__WHAT YOU ARE ASKED TO DO__. Only the pictures should be left out; repeat the rest of the data exactly.

[Start of section]

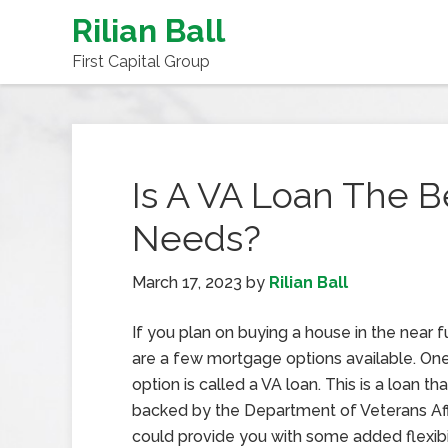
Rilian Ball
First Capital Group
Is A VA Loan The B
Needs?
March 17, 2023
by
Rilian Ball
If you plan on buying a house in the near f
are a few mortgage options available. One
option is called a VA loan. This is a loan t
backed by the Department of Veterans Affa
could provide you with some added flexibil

[End of section]

__WORKED SOLUTION__.
Rilian Ball
First Capital Group
Is A VA Loan The B
Needs?
March 17, 2023
by
Rilian Ball
If you plan on buying a house in the near f
are a few mortgage options available. One
option is called a VA loan. This is a loan t
backed by the Department of Veterans Affa
could provide you with some added flexibil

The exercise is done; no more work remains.